The Carbon Auction Rebate (CAR) program

The Climate Commitment Act (CCA), passed by legislative Democrats in 2021, enacted a carbon tax that significantly increased the cost of doing business in Washington for the petroleum industry. This new tax – which went into effect in January 2023 – collected far more than the state needed or anticipated. Businesses have passed on these new costs to consumers in the form of higher gas prices. As a result, in the summer of 2023, Washington state earned the distinction of having the highest gas prices in the nation. Learn more here: FAQs: How regressive Democratic policies increased Washington’s gas prices

Washingtonians, already grappling with high inflation and economic uncertainty, need financial relief. House Republicans have a plan: it’s called the Carbon Auction Rebate (CAR) program. This proposal would take the excess earnings of the carbon tax and send the money directly to registered vehicle owners in the form of a check. CAR checks would help families struggling to make ends meet without affecting the effort to reduce greenhouse gas emissions.

Relief for high gas prices

  • Would send a $100 Carbon Auction Rebate (CAR) on July 1, 2024, to registered vehicle owners in Washington state. For a typical two-vehicle household, that would be $200.
  • This would be funded exclusively from the revenue of the state’s new cap-and-trade program that is over-and-above the amounts originally forecast in the last fiscal note for Senate Bill 5126 (2021).
  • CAR checks would be sent to drivers in subsequent years at the time of vehicle license renewal notification and would be in amounts that divide the over-collected revenue from cap-and-trade among vehicle owners.

The CCA is costing motorists nearly three times more than what the government estimated at the time lawmakers voted to pass this policy. The act requires regulated parties — industry and utilities that emit greenhouse gases — to buy carbon allowances for emissions that are over an annual “cap” or emissions limit that is set by the state. The cost of those allowances at the quarterly state auction has been much higher than originally projected. Regulated industries, including in-state petroleum refiners, have been passing on the cost to customers as seen in Washington’s gas price spike that started in January of 2023 when the CCA went into effect. See chart below.

The CAR bill would provide rebates through an annual check sent to the registered owners of Washington licensed vehicles at the time of their vehicle tab renewal. The amount of the check would vary depending on how much the state has collected above what was forecasted to be collected in 2021 when the bill was enacted.  CAR amounts would vary each year depending on how much more the state is collecting at carbon allowance auctions than was forecasted. The Department of Ecology is not expected to update revenue projections to take into account the higher than expected auction prices until the end of 2023 — at that time, more realistic projections of CAR amounts can be developed.

Because car tab renewal charges vary based on the value of a vehicle and the car owner’s place of residence, in part depending upon whether an owner lives in a Sound Transit jurisdiction, providing an on-bill credit might zero-out charges for tab renewal before providing the same amount of money that would be available if the CAR payment came as a check. Sending out a check prevents a situation in which those with lower value vehicles receive less than those with higher value vehicles, allowing a uniform payment.
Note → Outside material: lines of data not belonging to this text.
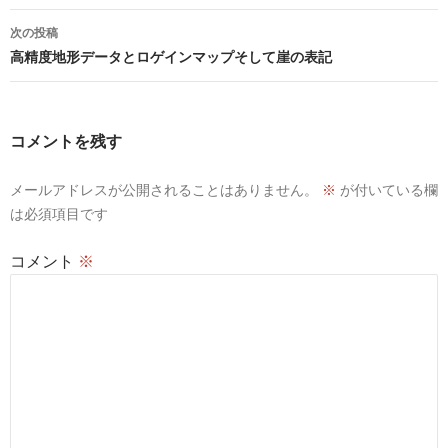
ナ
次の投稿
ビ
高精度地形データとロゲインマップそして崖の表記
ゲ
ー
コメントを残す
シ
メールアドレスが公開されることはありません。
※
が付いている欄
ョ
は必須項目です
ン
コメント
※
Because this bill would leave the structure of the CCA intact, the same regulated entities will face the same emissions cap, and carbon credit auctions will continue working the same way. This bill would change what happens with the money that is collected. Anything collected above initial revenue forecasts would go back to drivers.

As proposed, the bill would provide CAR checks to the small number of vehicle owners who do not purchase gas. The purpose for doing so is two-fold. First, it would provide an incentive to switch to an electric vehicle and thus further incentivize carbon emission reductions from the transportation sector, a central goal of the CCA.

Second, electric vehicle owners are seeing increased cost of living as a result of the CCA — higher gas prices result in higher costs for goods and services that those drivers buy, even if they are not paying more for gas. They experience cost impacts in fueling up their vehicles with electricity that is more costly to generate and deliver under the CCA. For these reasons, including EV owners, even though the cost impacts of the CCA are experienced in a different way by those drivers, is an important part of this policy.

First, there would be no “donative intent” — intent to give a gift — which is a prerequisite to a “gift of public funds.” This would be a partial rebate of amounts already paid by drivers so that the impact of the carbon reduction policy on Washington residents is more in line with initial government estimates. In short, this is about keeping the state’s premier carbon emission reduction policy within some semblance of affordability for working families and the cost impacts Democrats projected.

Second, the CCA already offers on-bill credits for utility bills in anticipation of the cost impacts of the policy on natural gas utilities and those electric utilities that get power from natural gas and coal plants. What the CAR bill would do is provide relief for household transportation budgets similar to what the CCA included in its original design: a mechanism to provide relief for the impacts on household energy bills.